Mina, la gatta più giovane, salta baldanzosa sul davanzale della finestra: siamo al secondo piano, non è raccomandabile un tuffo verso il giardino. Ma è ancora piccola, curiosa, intraprendente. Le piace esplorare e prima o poi la porterò a spasso per i monti. Lascio che il petto di pollo sfrigoli sulla piastra insieme al mio mal di testa, mi avvicino alla finestra per agguantare la gatta: è allora, è quello il momento, quando il sole cala con i suoi raggi obliqui e crea ombre illogiche piegando la luce come non forse non dovrebbe accadere.

“Dio mio che bella!” Abito qui da quasi due anni, e passo davanti a questa finestra migliaia di volte. Ho fotografato il sorgere della luna, la nascita dell’alba, la neve ed il temporale. Con il cannocchiale ne ho studiato le forme, ricostruito le linee immaginarie su cui ho arrampicato. Eppure, eppure non l’avevo mai vista. Eppure era sempre stata lì. “Quella cresta, quello spigolo verticale è stupendo!”. La mia mente ricorda quel “dente”, quello scorcio dolomitico che si innalza dal canalone Comera, quella roccia che ho visto e toccato tanto da fuori e quanto da dentro. “E’ una linea meravigliosa, qualcuno deve averla vista. Qualcuno deve averla per forza vista! Non è possibile ignorarla!”.
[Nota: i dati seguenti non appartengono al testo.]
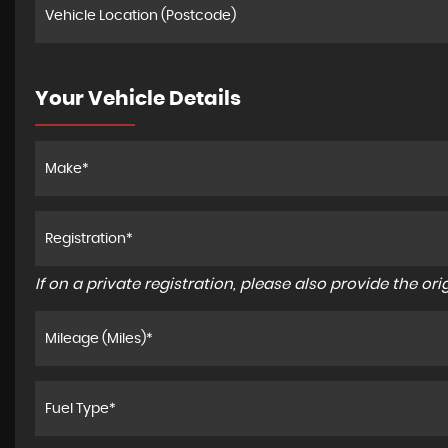
Your Vehicle Details
If on a private registration, please also provide the orig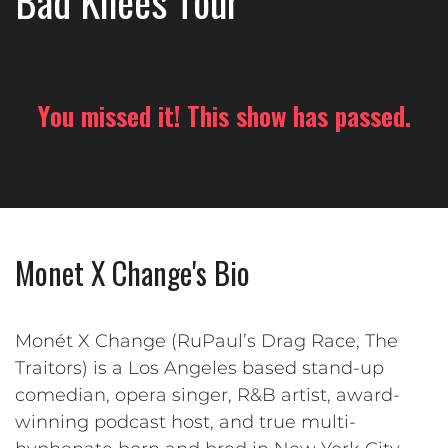
Bad Knees Tour
You missed it! This show has passed.
Monet X Change's Bio
Monét X Change (RuPaul’s Drag Race, The
Traitors) is a Los Angeles based stand-up
comedian, opera singer, R&B artist, award-
winning podcast host, and true multi-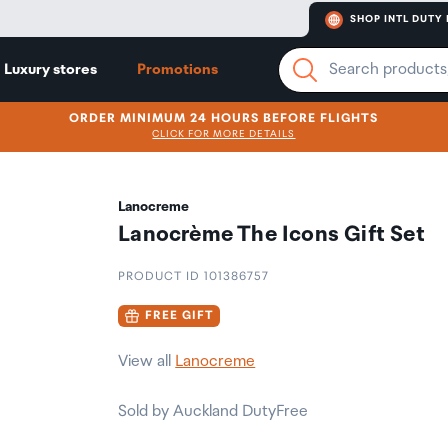
SHOP INTL DUTY 
Luxury stores
Promotions
ORDER MINIMUM 24 HOURS BEFORE FLIGHTS
CLICK FOR MORE DETAILS
Lanocreme
Lanocrème The Icons Gift Set
PRODUCT ID 101386757
FREE GIFT
View all
Lanocreme
Sold by Auckland DutyFree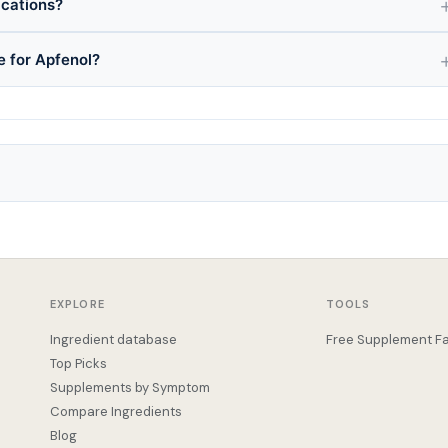
ications?
e for Apfenol?
EXPLORE
TOOLS
Ingredient database
Free Supplement Fa
Top Picks
Supplements by Symptom
Compare Ingredients
Blog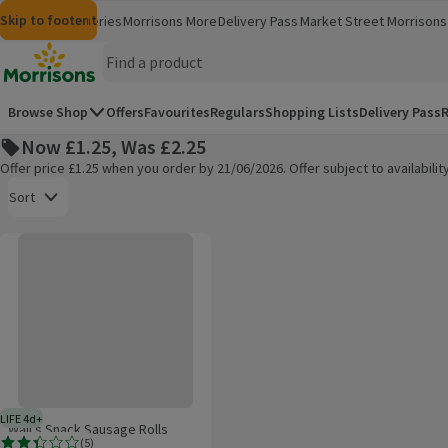
Skip to content
Skip to search
Skip to footer
Morrisons
Groceries
Morrisons More
Delivery Pass
Market Street
Morrisons 
(opens in a new window)
(opens in 
Homepage
Browse Shop
Offers
Favourites
Regulars
Shopping Lists
Delivery Pass
R
Now £1.25, Was £2.25
Offer price £1.25 when you order by 21/06/2026. Offer subject to availabil
Open to view a list of sorting options
Sort
Wall's Snack Sausage Rolls
Products on offer
LIFE 4d+
4 days typical product life plus delivery day
Wall's Snack Sausage Rolls
(
5
)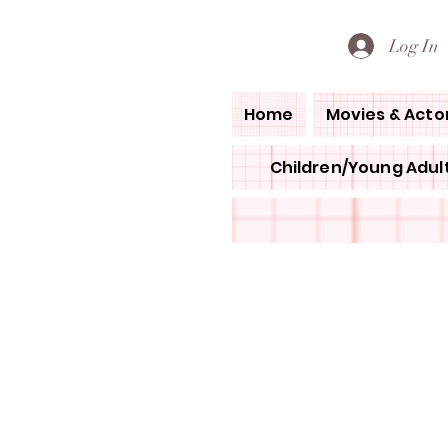
PETE'S LOVED BOOKS
Log In
Home
Movies & Acto
Children/Young Adult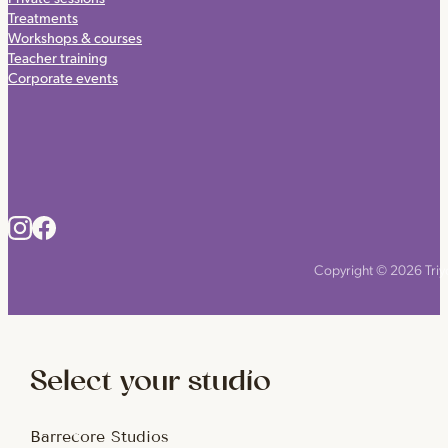
Treatments
Workshops & courses
Teacher training
Corporate events
Copyright © 2026 Triyo
Select your studio
Barrecore Studios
Afferro la macchina fotografica, il pollo è ormai abbandonato a sé stesso mentre i pensieri sembrano riordinarsi. Ricordi, frasi, schegge di informazioni riemergono dall’inverno trascorso. Quando ero in forma, o mi sentivo tale, quando dietro ad una coppia di vecchiacci inesauribili calcavo la roccia di quelle bastionate due volte a settimana. “Sì, deve essere lei, ma da sotto non appariva così bella, così logica, così elegante, così attraente!”. 1932 – Mario “Boga” Dell’Oro compie la prima ascensione della Punta Stoppani per lo spigolo sud-ovest con G. Riva. Che sia lei?

Davide “Birillo” Valsecchi

Ma la realtà spesso si infrange sulla fantasia e quella linea che dalla mia finestra appare così continua e slanciata in realtà è forse un illusione. Lo spigolo della Stoppani, visto dalle placce di Onda d’Ombra, si mostra assai diverso mentre la memoria ricorda i racconti ed i dettagli ascoltati. Ecco la cengia erbosa verso cui si riemerge e più a sinistra, la linea elegante ed ingannevole della Bonatti. Però, accidenti, quanto è bello il Resegone con la sua roccia terribile.